Show Abstract | Download Original | Original Source | Check in Google Scholar | DOI: 10.61132/neptunus.v3i4.1252

Abstract

Accurate wind turbine power curve modeling plays a crucial role in performance evaluation, energy yield estimation, and data-driven control strategies. However, actual power curves often exhibit non-linear behavior influenced by atmospheric variability, measurement noise, and SCADA anomalies, making conventional modeling approaches less effective. This study proposes an optimized logistic power curve model whose parameters are tuned using Particle Swarm Optimization (PSO) to improve predictive accuracy. The analysis uses the Wind Turbine SCADA Dataset from Kaggle, which undergoes extensive preprocessing including physical rule filtering, outlier detection with the Interquartile Range (IQR) method, anomaly removal, and smoothing of the power signal. A three-parameter logistic model is selected due to its ability to capture the typical S-shaped relationship between wind speed and power output. PSO is applied to identify optimal model parameters by minimizing the Mean Squared Error (MSE), utilizing 40 particles over 200 iterations. The optimized model achieves strong predictive performance with RMSE of 404.09, MAE of 179.96, and R² of 0.904 on the test set, indicating that more than 90% of the variability in actual power can be explained by wind speed.

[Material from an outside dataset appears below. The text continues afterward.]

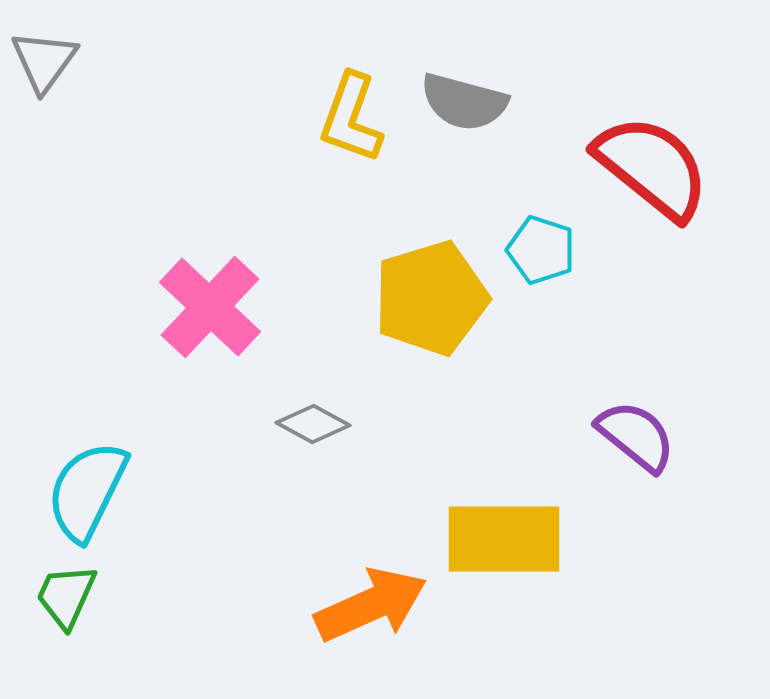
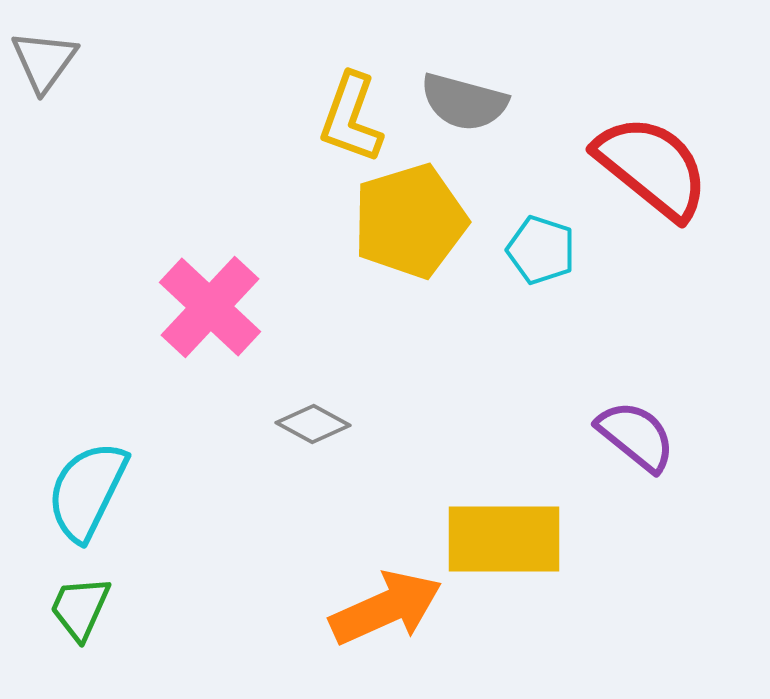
yellow pentagon: moved 21 px left, 77 px up
green trapezoid: moved 14 px right, 12 px down
orange arrow: moved 15 px right, 3 px down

Residual analysis reveals heteroscedastic patterns and slight overestimation in mid-range wind speeds, yet overall model consistency remains high. Comparative evaluation against Linear Regression, Random Forest, and logistic modeling using curve_fit shows that the Logistic–PSO approach provides the most accurate and stable predictions. These findings demonstrate that combining logistic modeling with PSO offers an effective and robust method for data-driven wind turbine power curve optimization.